An dieser Stelle muss darauf hingewiesen werden, dass die Polizei – passend zur Gesetzgebungsinitiative auf Bundes- und Landesebene – ihre Einstellung – so wie wir alle in dieser Gesellschaft – zu dieser Problematik

geändert hat. Wir kommen nämlich weg von der Frage, ob es sich einfach nur um eine Streitschlichtung handelt, bei der die Polizei einfach einen Familienstreit schlichtet und in vier Wochen wiederkommt. Inzwischen geht es darum, Beweissicherung und damit Strafverfolgung wirksam zu machen. Außerdem geht es darum, den Opfern – leider sind nicht nur Männer und Frauen betroffen, sondern auch Kinder – eine nachhaltige Maßnahme anzubieten.

Frau Ahnen, dazu hat mir in Ihrer Pressekonferenz der Begriff der Täter gefehlt. Vermutlich reicht es nicht aus, den Opfern weitere Maßnahmen anzubieten, sondern wir müssen noch sehr viel mehr auf die Täter eingehen, um die Spirale der Gewalt zu verhindern.

(Vereinzelt Beifall bei der CDU)

An dieser Stelle müssen wir weiterarbeiten. Deswegen bin ich sicher, dass wir noch nicht am Ende der Diskussion sind und es noch viel zu tun gibt.

Im Rahmen dieser Pressekonferenz sind statistische Zahlen zum Ausdruck gebracht worden, die ich jetzt nicht wiederholen muss. Wir haben nicht bei Null angefangen, sondern haben auf Erfahrungen aus anderen Ländern zurückgreifen können. Wir waren in RheinlandPfalz relativ spät. Das hat alles etwas gedauert. Weshalb das so war, haben wir bereits an anderer Stelle diskutiert. Die Frage ist also, wie wir das in Zukunft handhaben werden.

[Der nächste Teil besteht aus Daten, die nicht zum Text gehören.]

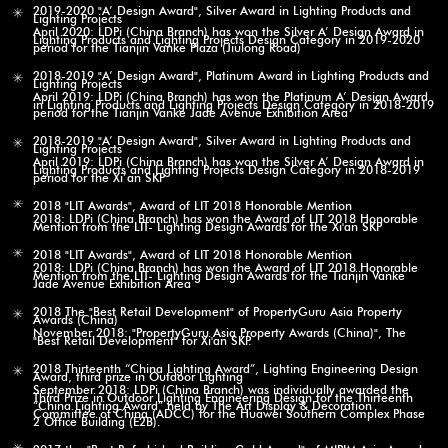
2019-2020 "A’ Design Award", Silver Award in Lighting Products and
Lighting Projects
April 2020: LDPi (China Branch) has won the Silver A’ Design Award in
Lighting Products and Lighting Projects Design Category in 2019-2020
period for the Tianjin Vanke Plaza (Jiulong Road)
2018-2019 "A’ Design Award", Platinum Award in Lighting Products and
Lighting Projects
April 2019: LDPi (China Branch) has won the Platinum A’ Design Award
in Lighting Products and Lighting Projects Design Category in 2018-2019
period for the Tianjin Vanke Jade Avenue Exhibition Area
2018-2019 "A’ Design Award", Silver Award in Lighting Products and
Lighting Projects
April 2019: LDPi (China Branch) has won the Silver A’ Design Award in
Lighting Products and Lighting Projects Design Category in 2018-2019
period for the Xi’an SKP
2018 "LIT Awards", Award of LIT 2018 Honorable Mention
2018: LDPi (China Branch) has won the Award of LIT 2018 Honorable
Mention from the LIT- Lighting Design Awards for the Xi'an SKP
2018 "LIT Awards", Award of LIT 2018 Honorable Mention
2018: LDPi (China Branch) has won the Award of LIT 2018 Honorable
Mention from the LIT- Lighting Design Awards for the Tianjin Vanke
Jade Avenue Exhibition Area
2018 The "Best Retail Development" of PropertyGuru Asia Property
Awards (China)
November 2018: "PropertyGuru Asia Property Awards (China)", The
"Best Retail Development" for Xi'an SKP.
2018 Thirteenth “China Lighting Award”, Lighting Engineering Design
Award, third prize in Outdoor Lighting
September 2018: LDPi (China Branch) was individually awarded the
Third Prize in Outdoor Lighting Engineering Design for the Thirteenth
“China Lighting Award” held by The Art Display & Decoration
Committee of China (ADCC) for the Huawei Southern Complex Phase
2 Office Building (E2B).
2017 the "Best Refurbished Building Gold Award" of MIPIM Asia Awards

Es sind nicht nur bestimmte soziale Schichten, aber vor allem soziale Schichten. Der Presse ist zu entnehmen, dass es eine sehr interessante Entwicklung bei Ausländerinnen in dieser Frage gibt, die sich auf einmal wagen, mit ihren inneren familiären Problemen zu solchen Interventionsstellen und nicht nur zu Frauenhäusern zu gehen. Das halte ich für einen wichtigen Aspekt bei dieser Diskussion, weil das ein Stückchen Freiheit für diese Frauen bedeutet, die sehr viel mehr Mut brauchen als inländische Frauen. Außerdem gibt es noch aufenthaltsrechtliche und ausländerrechtliche Fragen. Ich meine, dass wir das an dieser Stelle einmal ansprechen sollten. Frau Ahnen, vielleicht sagen Sie noch etwas dazu, wie Sie mit diesem Aspekt der Frage umgehen wollen.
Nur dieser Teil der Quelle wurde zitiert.